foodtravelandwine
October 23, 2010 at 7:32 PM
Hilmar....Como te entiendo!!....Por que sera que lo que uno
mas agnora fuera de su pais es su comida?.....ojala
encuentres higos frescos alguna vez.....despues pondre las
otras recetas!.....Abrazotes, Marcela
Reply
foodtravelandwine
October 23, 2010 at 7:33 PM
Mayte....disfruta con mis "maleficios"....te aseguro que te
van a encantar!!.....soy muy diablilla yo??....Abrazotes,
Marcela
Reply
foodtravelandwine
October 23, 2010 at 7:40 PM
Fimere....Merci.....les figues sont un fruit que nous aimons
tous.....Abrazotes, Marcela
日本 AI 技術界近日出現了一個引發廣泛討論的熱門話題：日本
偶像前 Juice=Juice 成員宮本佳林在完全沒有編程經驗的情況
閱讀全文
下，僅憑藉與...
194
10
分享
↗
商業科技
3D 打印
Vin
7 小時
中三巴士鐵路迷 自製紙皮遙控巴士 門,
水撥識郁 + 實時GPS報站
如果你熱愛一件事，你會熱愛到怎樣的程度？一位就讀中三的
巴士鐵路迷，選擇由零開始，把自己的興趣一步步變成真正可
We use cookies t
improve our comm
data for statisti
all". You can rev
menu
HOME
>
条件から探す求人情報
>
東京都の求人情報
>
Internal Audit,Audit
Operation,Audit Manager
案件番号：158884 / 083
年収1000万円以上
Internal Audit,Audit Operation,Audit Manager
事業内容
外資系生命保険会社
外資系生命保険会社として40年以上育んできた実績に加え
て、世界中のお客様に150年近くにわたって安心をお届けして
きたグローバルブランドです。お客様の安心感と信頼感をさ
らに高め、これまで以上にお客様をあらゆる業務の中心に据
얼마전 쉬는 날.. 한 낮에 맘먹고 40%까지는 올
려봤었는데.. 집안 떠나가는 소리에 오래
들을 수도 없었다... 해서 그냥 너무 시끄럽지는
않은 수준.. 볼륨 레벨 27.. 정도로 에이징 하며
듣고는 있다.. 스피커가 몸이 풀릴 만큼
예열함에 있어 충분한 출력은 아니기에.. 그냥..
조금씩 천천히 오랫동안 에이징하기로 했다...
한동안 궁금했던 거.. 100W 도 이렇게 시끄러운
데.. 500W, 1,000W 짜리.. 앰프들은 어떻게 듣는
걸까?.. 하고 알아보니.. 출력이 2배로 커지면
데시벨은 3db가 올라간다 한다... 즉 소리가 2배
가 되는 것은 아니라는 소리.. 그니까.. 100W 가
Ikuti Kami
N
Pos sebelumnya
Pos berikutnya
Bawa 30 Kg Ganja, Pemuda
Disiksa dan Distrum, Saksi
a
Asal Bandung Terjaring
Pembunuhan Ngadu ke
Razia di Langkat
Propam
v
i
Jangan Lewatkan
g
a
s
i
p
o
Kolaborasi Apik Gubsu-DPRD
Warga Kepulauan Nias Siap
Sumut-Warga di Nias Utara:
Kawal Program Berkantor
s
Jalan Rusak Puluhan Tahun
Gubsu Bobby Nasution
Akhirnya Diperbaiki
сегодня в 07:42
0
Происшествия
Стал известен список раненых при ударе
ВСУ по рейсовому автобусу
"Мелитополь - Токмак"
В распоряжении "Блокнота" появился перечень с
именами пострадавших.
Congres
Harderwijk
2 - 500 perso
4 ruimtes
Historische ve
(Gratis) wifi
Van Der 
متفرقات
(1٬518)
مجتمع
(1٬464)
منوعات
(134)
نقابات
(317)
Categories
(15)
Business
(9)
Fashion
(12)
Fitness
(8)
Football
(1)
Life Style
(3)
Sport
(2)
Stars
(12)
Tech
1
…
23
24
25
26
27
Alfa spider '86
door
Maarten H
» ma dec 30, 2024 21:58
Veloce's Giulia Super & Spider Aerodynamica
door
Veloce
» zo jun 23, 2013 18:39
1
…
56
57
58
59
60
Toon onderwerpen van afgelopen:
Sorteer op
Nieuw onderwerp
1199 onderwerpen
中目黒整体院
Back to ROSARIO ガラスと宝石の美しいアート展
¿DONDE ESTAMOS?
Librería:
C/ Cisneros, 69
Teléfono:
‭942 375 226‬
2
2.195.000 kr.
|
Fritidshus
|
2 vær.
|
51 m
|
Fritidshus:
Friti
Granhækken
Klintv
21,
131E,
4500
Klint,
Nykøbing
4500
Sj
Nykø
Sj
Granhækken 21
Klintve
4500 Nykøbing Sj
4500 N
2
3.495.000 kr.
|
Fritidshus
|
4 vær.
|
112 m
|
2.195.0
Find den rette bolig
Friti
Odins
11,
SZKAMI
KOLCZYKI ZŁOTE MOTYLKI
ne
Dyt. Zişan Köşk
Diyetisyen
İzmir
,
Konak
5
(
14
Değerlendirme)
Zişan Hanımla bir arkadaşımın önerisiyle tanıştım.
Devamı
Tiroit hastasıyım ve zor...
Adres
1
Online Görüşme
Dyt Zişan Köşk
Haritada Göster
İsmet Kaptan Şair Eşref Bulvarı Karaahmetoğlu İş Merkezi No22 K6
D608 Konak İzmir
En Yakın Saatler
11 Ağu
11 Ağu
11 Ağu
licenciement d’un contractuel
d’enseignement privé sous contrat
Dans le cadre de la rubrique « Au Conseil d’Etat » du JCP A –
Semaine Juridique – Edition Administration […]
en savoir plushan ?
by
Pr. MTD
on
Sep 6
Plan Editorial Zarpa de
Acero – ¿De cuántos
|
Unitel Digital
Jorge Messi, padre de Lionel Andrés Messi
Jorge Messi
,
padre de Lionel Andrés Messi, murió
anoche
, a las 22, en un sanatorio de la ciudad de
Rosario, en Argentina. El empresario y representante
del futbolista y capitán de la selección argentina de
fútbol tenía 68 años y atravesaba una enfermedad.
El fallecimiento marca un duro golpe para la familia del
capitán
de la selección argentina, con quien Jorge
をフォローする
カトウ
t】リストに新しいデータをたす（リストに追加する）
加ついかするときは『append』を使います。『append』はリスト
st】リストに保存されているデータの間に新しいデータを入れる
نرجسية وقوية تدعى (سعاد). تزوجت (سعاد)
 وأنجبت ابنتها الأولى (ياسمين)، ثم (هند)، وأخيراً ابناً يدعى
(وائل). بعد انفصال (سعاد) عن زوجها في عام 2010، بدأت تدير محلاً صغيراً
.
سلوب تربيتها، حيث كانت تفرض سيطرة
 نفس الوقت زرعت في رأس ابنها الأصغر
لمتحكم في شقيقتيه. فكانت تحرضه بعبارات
::::::::
# Instructions to follow
Please write out the whole listing exactly as given.

# Task output
foodtravelandwine
October 23, 2010 at 7:32 PM
Hilmar....Como te entiendo!!....Por que sera que lo que uno
mas agnora fuera de su pais es su comida?.....ojala
encuentres higos frescos alguna vez.....despues pondre las
otras recetas!.....Abrazotes, Marcela
Reply
foodtravelandwine
October 23, 2010 at 7:33 PM
Mayte....disfruta con mis "maleficios"....te aseguro que te
van a encantar!!.....soy muy diablilla yo??....Abrazotes,
Marcela
Reply
foodtravelandwine
October 23, 2010 at 7:40 PM
Fimere....Merci.....les figues sont un fruit que nous aimons
tous.....Abrazotes, Marcela
日本 AI 技術界近日出現了一個引發廣泛討論的熱門話題：日本
偶像前 Juice=Juice 成員宮本佳林在完全沒有編程經驗的情況
閱讀全文
下，僅憑藉與...
194
10
分享
↗
商業科技
3D 打印
Vin
7 小時
中三巴士鐵路迷 自製紙皮遙控巴士 門,
水撥識郁 + 實時GPS報站
如果你熱愛一件事，你會熱愛到怎樣的程度？一位就讀中三的
巴士鐵路迷，選擇由零開始，把自己的興趣一步步變成真正可
We use cookies t
improve our comm
data for statisti
all". You can rev
menu
HOME
>
条件から探す求人情報
>
東京都の求人情報
>
Internal Audit,Audit
Operation,Audit Manager
案件番号：158884 / 083
年収1000万円以上
Internal Audit,Audit Operation,Audit Manager
事業内容
外資系生命保険会社
外資系生命保険会社として40年以上育んできた実績に加え
て、世界中のお客様に150年近くにわたって安心をお届けして
きたグローバルブランドです。お客様の安心感と信頼感をさ
らに高め、これまで以上にお客様をあらゆる業務の中心に据
얼마전 쉬는 날.. 한 낮에 맘먹고 40%까지는 올
려봤었는데.. 집안 떠나가는 소리에 오래
들을 수도 없었다... 해서 그냥 너무 시끄럽지는
않은 수준.. 볼륨 레벨 27.. 정도로 에이징 하며
듣고는 있다.. 스피커가 몸이 풀릴 만큼
예열함에 있어 충분한 출력은 아니기에.. 그냥..
조금씩 천천히 오랫동안 에이징하기로 했다...
한동안 궁금했던 거.. 100W 도 이렇게 시끄러운
데.. 500W, 1,000W 짜리.. 앰프들은 어떻게 듣는
걸까?.. 하고 알아보니.. 출력이 2배로 커지면
데시벨은 3db가 올라간다 한다... 즉 소리가 2배
가 되는 것은 아니라는 소리.. 그니까.. 100W 가
Ikuti Kami
N
Pos sebelumnya
Pos berikutnya
Bawa 30 Kg Ganja, Pemuda
Disiksa dan Distrum, Saksi
a
Asal Bandung Terjaring
Pembunuhan Ngadu ke
Razia di Langkat
Propam
v
i
Jangan Lewatkan
g
a
s
i
p
o
Kolaborasi Apik Gubsu-DPRD
Warga Kepulauan Nias Siap
Sumut-Warga di Nias Utara:
Kawal Program Berkantor
s
Jalan Rusak Puluhan Tahun
Gubsu Bobby Nasution
Akhirnya Diperbaiki
сегодня в 07:42
0
Происшествия
Стал известен список раненых при ударе
ВСУ по рейсовому автобусу
"Мелитополь - Токмак"
В распоряжении "Блокнота" появился перечень с
именами пострадавших.
Congres
Harderwijk
2 - 500 perso
4 ruimtes
Historische ve
(Gratis) wifi
Van Der 
متفرقات
(1٬518)
مجتمع
(1٬464)
منوعات
(134)
نقابات
(317)
Categories
(15)
Business
(9)
Fashion
(12)
Fitness
(8)
Football
(1)
Life Style
(3)
Sport
(2)
Stars
(12)
Tech
1
…
23
24
25
26
27
Alfa spider '86
door
Maarten H
» ma dec 30, 2024 21:58
Veloce's Giulia Super & Spider Aerodynamica
door
Veloce
» zo jun 23, 2013 18:39
1
…
56
57
58
59
60
Toon onderwerpen van afgelopen:
Sorteer op
Nieuw onderwerp
1199 onderwerpen
中目黒整体院
Back to ROSARIO ガラスと宝石の美しいアート展
¿DONDE ESTAMOS?
Librería:
C/ Cisneros, 69
Teléfono:
‭942 375 226‬
2
2.195.000 kr.
|
Fritidshus
|
2 vær.
|
51 m
|
Fritidshus:
Friti
Granhækken
Klintv
21,
131E,
4500
Klint,
Nykøbing
4500
Sj
Nykø
Sj
Granhækken 21
Klintve
4500 Nykøbing Sj
4500 N
2
3.495.000 kr.
|
Fritidshus
|
4 vær.
|
112 m
|
2.195.0
Find den rette bolig
Friti
Odins
11,
SZKAMI
KOLCZYKI ZŁOTE MOTYLKI
ne
Dyt. Zişan Köşk
Diyetisyen
İzmir
,
Konak
5
(
14
Değerlendirme)
Zişan Hanımla bir arkadaşımın önerisiyle tanıştım.
Devamı
Tiroit hastasıyım ve zor...
Adres
1
Online Görüşme
Dyt Zişan Köşk
Haritada Göster
İsmet Kaptan Şair Eşref Bulvarı Karaahmetoğlu İş Merkezi No22 K6
D608 Konak İzmir
En Yakın Saatler
11 Ağu
11 Ağu
11 Ağu
licenciement d’un contractuel
d’enseignement privé sous contrat
Dans le cadre de la rubrique « Au Conseil d’Etat » du JCP A –
Semaine Juridique – Edition Administration […]
en savoir plushan ?
by
Pr. MTD
on
Sep 6
Plan Editorial Zarpa de
Acero – ¿De cuántos
|
Unitel Digital
Jorge Messi, padre de Lionel Andrés Messi
Jorge Messi
,
padre de Lionel Andrés Messi, murió
anoche
, a las 22, en un sanatorio de la ciudad de
Rosario, en Argentina. El empresario y representante
del futbolista y capitán de la selección argentina de
fútbol tenía 68 años y atravesaba una enfermedad.
El fallecimiento marca un duro golpe para la familia del
capitán
de la selección argentina, con quien Jorge
をフォローする
カトウ
t】リストに新しいデータをたす（リストに追加する）
加ついかするときは『append』を使います。『append』はリスト
st】リストに保存されているデータの間に新しいデータを入れる
نرجسية وقوية تدعى (سعاد). تزوجت (سعاد)
 وأنجبت ابنتها الأولى (ياسمين)، ثم (هند)، وأخيراً ابناً يدعى
(وائل). بعد انفصال (سعاد) عن زوجها في عام 2010، بدأت تدير محلاً صغيراً
.
سلوب تربيتها، حيث كانت تفرض سيطرة
 نفس الوقت زرعت في رأس ابنها الأصغر
لمتحكم في شقيقتيه. فكانت تحرضه بعبارات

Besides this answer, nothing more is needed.